The data for the HR143 section are a bit different to last time. I was certainly a lot faster, as would be expected, but in contrast to last time there was actually some drift. I didn't actually quite average 149 for the second part, but the fact that the pace was up close to marathon pace was good. To be honest, I'd have liked to have seen it a bit faster, but I can't complain too much.

Mile Time Pace (min/km) AvgHR HR%max
1 0:06:56 0:04:20 144 78%
2 0:07:04 0:04:25 143 77%
3 0:07:12 0:04:30 142 76%
4 0:06:52 0:04:18 147 79%
5 0:06:55 0:04:19 148 80%

I am happy that I did this run because it wasn't stressful and has given me some valuable feedback on my aerobic state. I think the result is that I can expect to be able to run the first half to 30-km of the race at about 3-hour pace without getting uduly stressed. The really tricky part will be getting from 25 to 30 km without the heart rate getting too high, but if I manage that, then I could probably afford to start throwing caution to the wind and see how hard I can bring it home.

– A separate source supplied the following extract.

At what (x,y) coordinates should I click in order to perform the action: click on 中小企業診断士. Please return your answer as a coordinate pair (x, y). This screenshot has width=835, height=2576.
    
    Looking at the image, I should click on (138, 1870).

In my previous marathons I've gone out a little fast and then had a positive split on the second half. The best ones were where the fade was only slight. This time I am seriously considering keeping right on or marginally slower than pace for that first 30 km and then trying to bring home a negative split. It is risky though, because I can't help thinking that even if I run easy, I'll be too buggered after 30 km to pick up the pace -- hanging on is about as much as I can expect, and any slight fade would lead to a blown goal. By starting just ahead of pace gives some time in the bank, but then you have the risk of that over-pace segment causing a bad late fade? A negative split sure would be nice...

Such are the thoughts of one who is staring down his fifth marathon.

7 comments:

2P said...

Mate I got excited - I thought by that title you were in Melbourne or Sydney - weather has been atrocious here.

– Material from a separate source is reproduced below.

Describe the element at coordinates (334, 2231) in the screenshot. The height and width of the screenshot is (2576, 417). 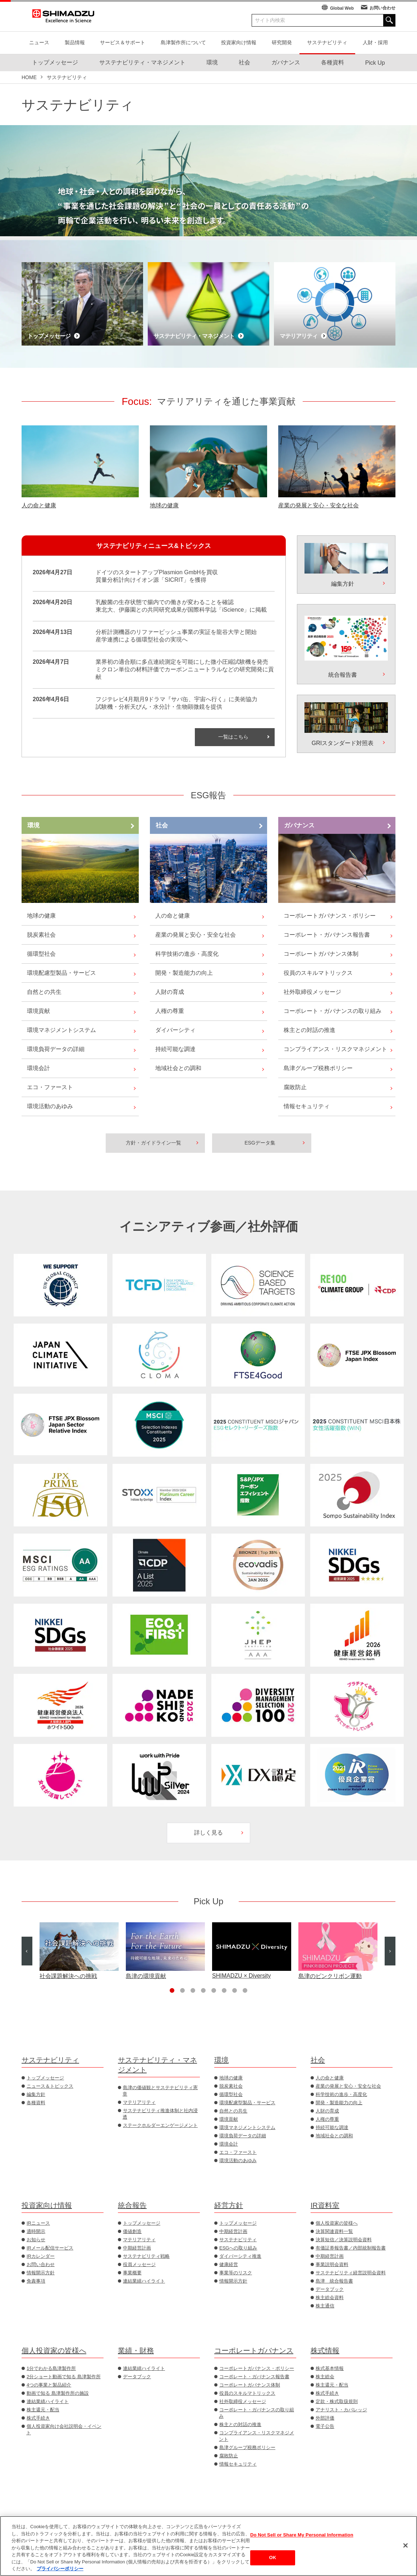
I see `決算関連資料一覧` at that location.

It is the age old dilemma go out hard and hold or go out easy and bring it home?

Ever thought of just taking the first k or 2 fairly cruisy and then just accelerating up to what feels sustainable after the excitement of the start is over?

Just a thought.

MilesandMiles said...

first 30k at 3h pace sounds conservative and indeed risky... that would mean running the last 12.2k at 3:41/44 (i think) pace on tired legs to get a PB... having said that if you believe the HR zones can give you the optimum pace on that particular day...
Arnaud

Tesso said...

I'm not going to offer an opinion. 15 marathons and I still have no flamin' idea of how to run them.

However, I am getting some sort of sick enjoyment out of watching you sweat over it :-)

mika said...

Marathon is a sort of experiment on your body, so trying something new is good. Go for negative split!!!

Clairie said...

If you have always gone out fast before....you will always get what you always got, if you always do what you always did.

So..go out easier than race pace and then wind it up.

I read another blog recently http://davidcriniti.blogspot.com/ and if you read his Monday post it has some great ideas. He went out bang on pace, mentally telling himself this was easy, so after 30km (perhaps the 25km mark in a marathon) he could wind up to give himself some time in the bank for any unforeseen stops/delays/wall-hitting etc.

I like the concept of breaking the run down into smaller runs and setting a goal for them rather than worrying each km about pace. So for a SUB 3hr marathon (no other goal) something like this:

7km - 30mins
14km - 60mins
21.1 - 1hr 30mins
30km - 2hr 8mins
40km - 2hr 29mins
42.2km - sub 3hrs

Rachel said...

I'm not a marathon runner, but I think taking a new approach is a great idea. It might just work and what's the worst that could happen? Besides it's always my approach to take the first half easy and come home with a negative split. I'm too scared I'll bonk otherwise!

Ewen said...

Don't sweat 'uduly' Steve ;) Did you mean udderly?

If you feel you're in very good 'endurance' shape, the negative split plan should work. Physically, it's good, but mentally, it's tough 'being behind' for so long.

With the 'drift' in that test, do you use a running start, so your HR is 144 when you start timing? By the way, 80% for me, is way below my 'upper aerobic limit'.